Das National Institute of Standards and Technology (NIST) hat den Hash-Algorithmus als veraltet erklärt, da er nicht mehr den Sicherheitsanforderungen entspricht und nicht empfohlen wird. Die Abschaffung von SHA-1 ist bis zum 31. Dezember 2030 geplant, um vollständig auf die sichereren Algorithmen SHA-2 und SHA-3 umzusteigen.

Bis zum 31. Dezember 2030 wird die Anwendung von SHA-1 in allen aktuellen Spezifikationen und Protokollen des NIST eingestellt. Das Auslaufen der SHA-1-Spezifikation wird in einem neuen Bundesstandard FIPS 180-5 widergespiegelt. Zudem werden Änderungen in verwandte Spezifikationen, wie SP 800-131A, vorgenommen, in denen die Erwähnung von SHA-1 entfernt wird. Krypto-Module, die SHA-1 unterstützen, werden die nächste Überprüfung durch das NIST nicht bestehen können, und ihre Bereitstellung an staatliche Einrichtungen in den USA wird unmöglich sein (das Zertifikat wird nur für fünf Jahre vergeben, danach ist eine erneute Überprüfung erforderlich).

SHA-1 wurde 1995 entwickelt und als föderaler Standard für die Informationsverarbeitung (FIPS 180-1) genehmigt, wodurch dieser Algorithmus in US-Regierungsbehörden verwendet werden durfte. Im Jahr 2005 wurde die theoretische Möglichkeit eines Angriffs auf SHA-1 nachgewiesen. 2017 wurde der erste praktische Kollisionsangriff mit einem vorgegebenen Präfix auf SHA-1 demonstriert. Dabei wurde gezeigt, dass es möglich ist, für zwei verschiedene Datensätze Ergänzungen zu finden, deren Anfügung zu einer Kollision führt, wodurch der gleiche Ergebnis-Hash generiert wird (zum Beispiel können für zwei vorhandene Dokumente zwei Ergänzungen berechnet werden, und wenn man eine an das erste Dokument und die andere an das zweite anfügt, sind die resultierenden SHA-1-Hashes dieser Dateien identisch).

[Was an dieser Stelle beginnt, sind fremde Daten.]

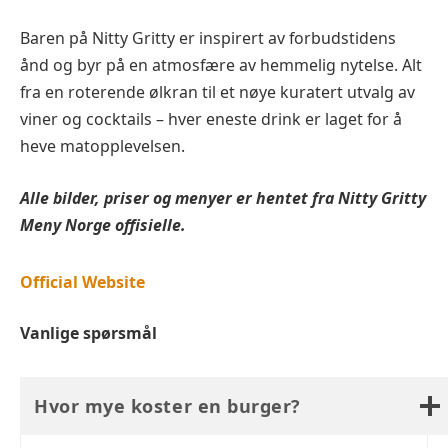
Baren på Nitty Gritty er inspirert av forbudstidens
ånd og byr på en atmosfære av hemmelig nytelse. Alt
fra en roterende ølkran til et nøye kuratert utvalg av
viner og cocktails – hver eneste drink er laget for å
heve matopplevelsen.
Alle bilder, priser og menyer er hentet fra
Nitty Gritty
Meny Norge offisielle.
Official Website
Vanlige spørsmål
Hvor mye koster en burger?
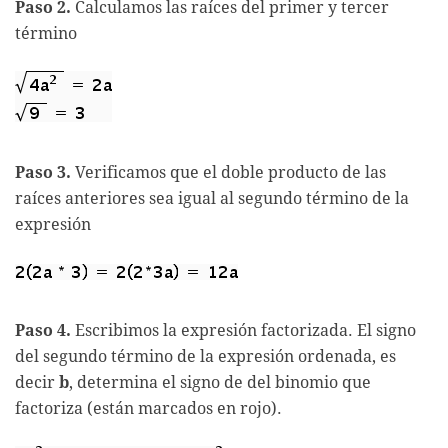
Paso 2.
Calculamos las raíces del primer y tercer
término
Paso 3.
Verificamos que el doble producto de las
raíces anteriores sea igual al segundo término de la
expresión
Paso 4.
Escribimos la expresión factorizada. El signo
del segundo término de la expresión ordenada, es
decir
b
, determina el signo de del binomio que
factoriza (están marcados en rojo).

Im Jahr 2019 wurde die Methode zur Erkennung von Kollisionen erheblich verbessert, und die Kosten für die Durchführung eines Angriffs wurden auf einige Zehntausend Dollar gesenkt. Im Jahr 2020 wurde ein funktionierender Angriff zur Erstellung gefälschter digitaler Signaturen für PGP und GnuPG demonstriert. Seit 2011 wird SHA-1 für digitale Signaturen nicht mehr empfohlen, und 2017 stellten alle gängigen Webbrowser die Unterstützung für Zertifikate ein, die mit dem SHA-1-Hashalgorithmus signiert wurden. Trotzdem wird SHA-1 weiterhin für Prüfziffern verwendet, und in der NIST-Datenbank sind über 2200 zertifizierte kryptographische Module und Bibliotheken mit SHA-1-Unterstützung vorhanden.